I got curious. I asked him for how he does it (and where he is going, how much raise he has got etc.). Here’s an excerpt from our no-holds-barred conversation, which took place with rounds of tea in the cafeteria:

Me: Hey man! Heard you’ve put down your papers?

Mr. Compulsive Job Hopper (CJH): Yeah, (I) got a better opportunity – both work wise and in salary terms. Some offer they have made!

Me: Good for you! Congratulations! Calls for a party! So, how much they are offering? And, are you going on same designation?

Mr. CJH: Are you crazy? Why would I leave my job if I were to go on same designation. They have given me a lead position with 40% hike. I told you, they made a compelling offer which I would be a fool to say no to!

Me: Oh! But, haven’t you joined this place six months back? Is it a good move career wise? I mean it spoils your cv? isn’t it?

Mr.
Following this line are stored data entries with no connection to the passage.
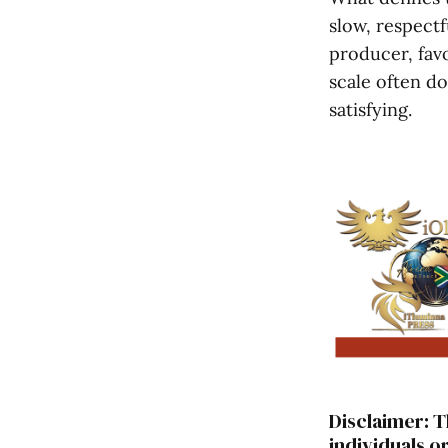
slow, respectf
producer, favo
scale often do
satisfying.
Disclaimer: T
individuals o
CJH:  All BS. Yes, I joined six months back, but my learning curve was over. I mean, I wasn’t learning anything new here, stopped growing! plus, I was underpaid! Market is paying much more to a guy like me. So, I tried, and with my skillset, got it easily!!

And CV…No one looks at that. All recruiters do is ‘keyword search’ on these portals. If your CV matches their keywords and you pass some basic criteria for the job, recruiter will be behind your back with calls/mail etc. These days, recuiters have become the new sales guy. They just need to complete their target. They chase numbers and fill position. They do not hire employees any more. Everyone’s just a resource for them.

Me: I still don’t get it. I mean six months is barely a period where you can learn about a company let alone being profitable for it…

Mr. CJH: Not any more! Gone are the days, when you had ‘honeymoon period’ of prolonged Induction-Orientation-Onboarding-Training-Etc., These days, before you come, its more likely that you are assigned to a project. From Day 1, you have your task cut out. You are earning for the company the day you join and becoming profitable in no time. So, it really does not matter that much!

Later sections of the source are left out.